ABOUT THIS TASK
Would you please copy each line below that includes the string "Ergebnis"?

──────── INFORMATION ────────

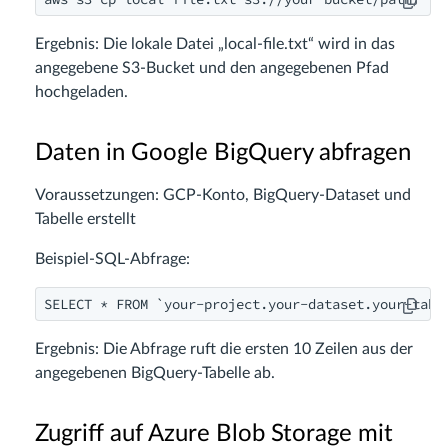
Ergebnis: Die lokale Datei „local-file.txt“ wird in das
angegebene S3-Bucket und den angegebenen Pfad
hochgeladen.
Daten in Google BigQuery abfragen
Voraussetzungen: GCP-Konto, BigQuery-Dataset und
Tabelle erstellt
Beispiel-SQL-Abfrage:
SELECT * FROM `your-project.your-dataset.your-tabl
Ergebnis: Die Abfrage ruft die ersten 10 Zeilen aus der
angegebenen BigQuery-Tabelle ab.
Zugriff auf Azure Blob Storage mit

────────

WRITTEN ANSWER
Ergebnis: Die lokale Datei „local-file.txt“ wird in das
Ergebnis: Die Abfrage ruft die ersten 10 Zeilen aus der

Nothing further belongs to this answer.